═══ Material provided ═══
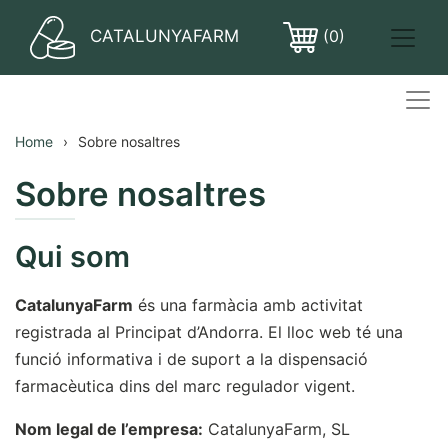
CATALUNYAFARM
(0)
PASTILLES
Home
Sobre nosaltres
Sobre nosaltres
Qui som
CatalunyaFarm
és una farmàcia amb activitat
registrada al Principat d’Andorra. El lloc web té una
funció informativa i de suport a la dispensació
farmacèutica dins del marc regulador vigent.
Nom legal de l’empresa:
CatalunyaFarm, SL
═══
Exercise brief
For every entry, return its exact wording and leave out any image.

Task response
CATALUNYAFARM
(0)
PASTILLES
Home
Sobre nosaltres
Sobre nosaltres
Qui som
CatalunyaFarm
és una farmàcia amb activitat
registrada al Principat d’Andorra. El lloc web té una
funció informativa i de suport a la dispensació
farmacèutica dins del marc regulador vigent.
Nom legal de l’empresa:
CatalunyaFarm, SL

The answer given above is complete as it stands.